Tantalum Capacitors Support Nvidia to Shrink AI ‘Supercomputer’ to Credit Card Size

by Tomas Zednicek, EPCI

Last month I was presenting at T.I.C. 60th annual assembly in Hong Kong tantalum capacitors and its future. This morning two web articles grab my attention that fit nicely as pieces of the puzzle to complete the picture.
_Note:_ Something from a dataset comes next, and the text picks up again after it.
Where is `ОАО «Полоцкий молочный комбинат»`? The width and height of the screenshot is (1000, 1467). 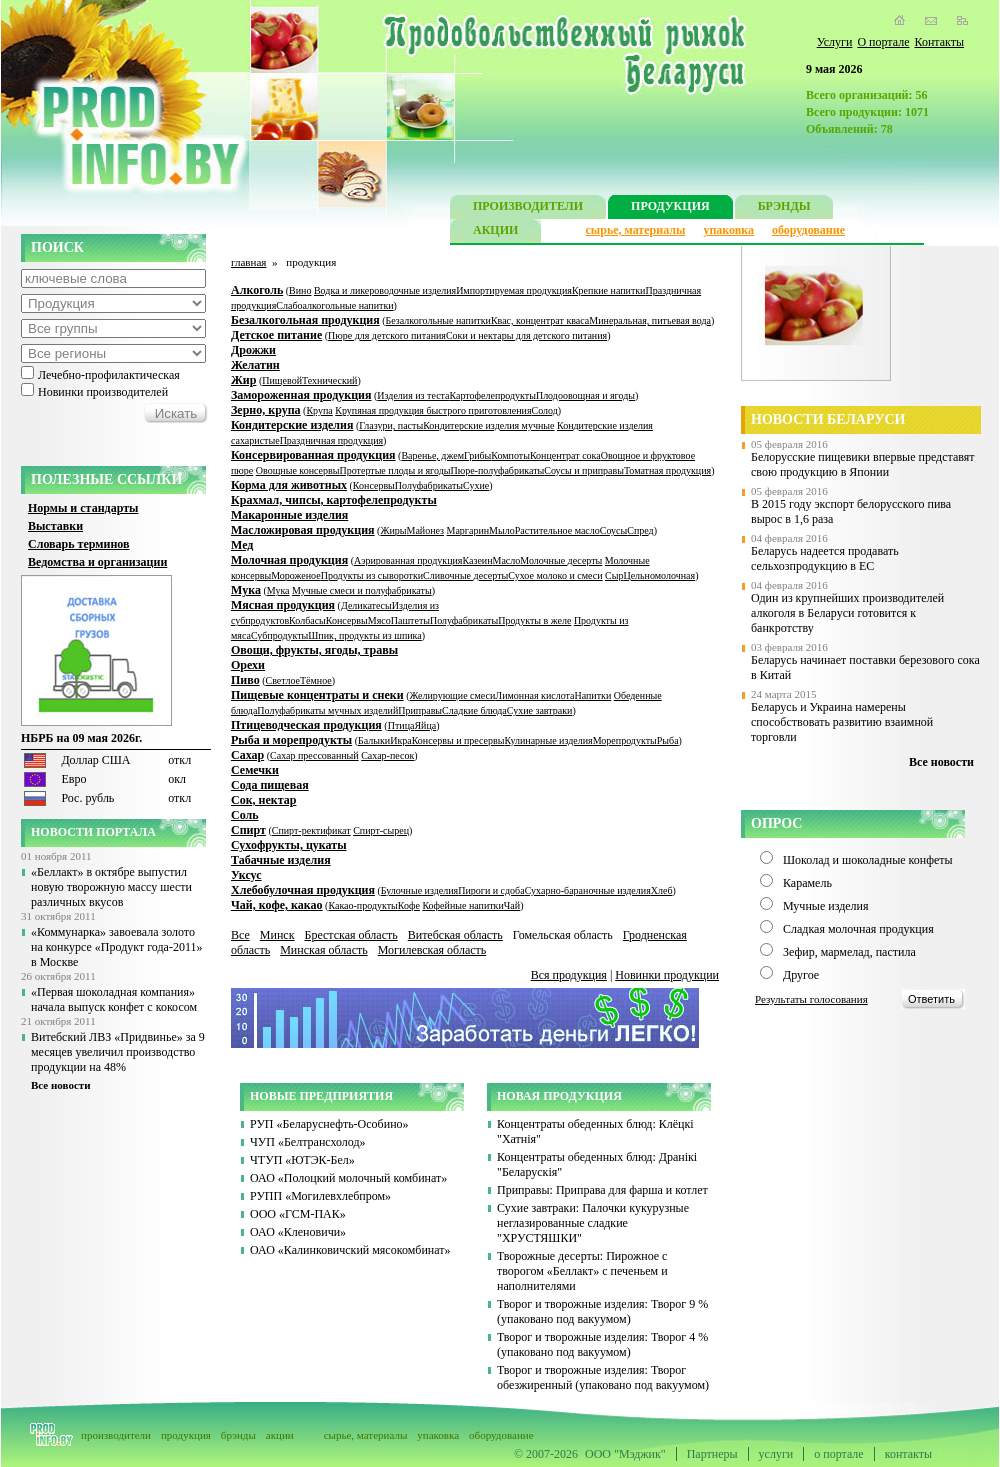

NVIDIA today introduced Jetson Xavier™ NX, the world’s smallest, most powerful AI supercomputer for robotic and embedded computing devices at the edge. What grabbed my attention looking at the board are six tantalum capacitors on the board that enables such miniaturization. 

Nvidia Jetson Xavier “AI Supercomputer” features

With a compact form factor smaller than the size of a credit card, the energy-efficient Jetson Xavier NX module delivers server-class performance up to 21 TOPS for running modern AI workloads, and consumes as little as 10 watts of power.

Jetson Xavier NX opens the door for embedded edge computing devices that demand increased performance but are constrained by size, weight, power budgets or cost. These include small commercial robots, drones, intelligent high-resolution sensors for factory logistics and production lines, optical inspection, network video recorders, portable medical devices and other industrial IoT systems.

“AI has become the enabling technology for modern robotics and embedded devices that will transform industries,” said Deepu Talla, vice president and general manager of Edge Computing at NVIDIA. “Many of these devices, based on small form factors and lower power, were constrained from adding more AI features. Jetson Xavier NX lets our customers and partners dramatically increase AI capabilities without increasing the size or power consumption of the device.”

Ecosystem Support
Jetson Xavier NX is receiving strong support from the robotics and embedded devices ecosystem.

“NVIDIA’s embedded Jetson products have been accelerating the research, development and deployment of embedded AI solutions on Lockheed Martin’s platforms,” said Lee Ritholtz, director and chief architect of Applied Artificial Intelligence at Lockheed Martin. “With Jetson Xavier NX’s exceptional performance, small form factor and low power, we will be able to do more processing in real time at the edge than ever before.”

“Our goal is to dramatically increase the quality and accuracy of our optical inspection system and accelerate our move towards industry 4.0,” said Otsuka Hiroshi, CEO of Musashi Seimitsu. “NVIDIA Jetson Xavier NX gives us the compute capabilities to improve our visual inspection capabilities without increasing the size and power of our optical inspection system.”

Nvidia Jetson Xavier NX module with six tantalum capacitors on the board; modified from source: Nvidia

Tantalum Capacitors Challenges

Last month I was presenting “Tantalum Capacitors Future” at T.I.C. 60th General Assembly in Hong Kong and the news on the Nvidia compact AI supercomputer with tantalum capacitors on board nicely fit and complete the picture.

We have seen some decrease of global tantalum capacitor market and there were some doubts about the technology future, nevertheless there are some three strong pillars for tantalum capacitors based on their features:

  1. High stability of its parameters
  2. Long-term reliability
  3. High energy and power density

While high volume consumer market is trying to replace tantalum capacitors due to the higher cost there are still number of applications where use of tantalum capacitors presents key competitive advantage within consumer-industrial applications (such as high energy compact capacitors in SSDs and industrial computers) and high reliability and defense sector.

There were two web articles that grab my attention this morning as puzzle piece to complete the picture. The first release from Nvidia on “industrial” supercomputer above and also nice overview of defense industry technology innovation from Jabil blog discussion role of defense in driving the technology innovation.  The blog mentions four technology innovations impacting the defense industry:

  1. Augmented and Virtual Reality
  2. Big Data and the Internet of Things
  3. Artificial Intelligence
  4. Additive Manufacturing

The Jabil blog goes nicely with the Nvidia press release citing Lockheed Martin’s acknowledgement for the AI supercomputer development … and at the end is a good message for tantalum capacitor industry.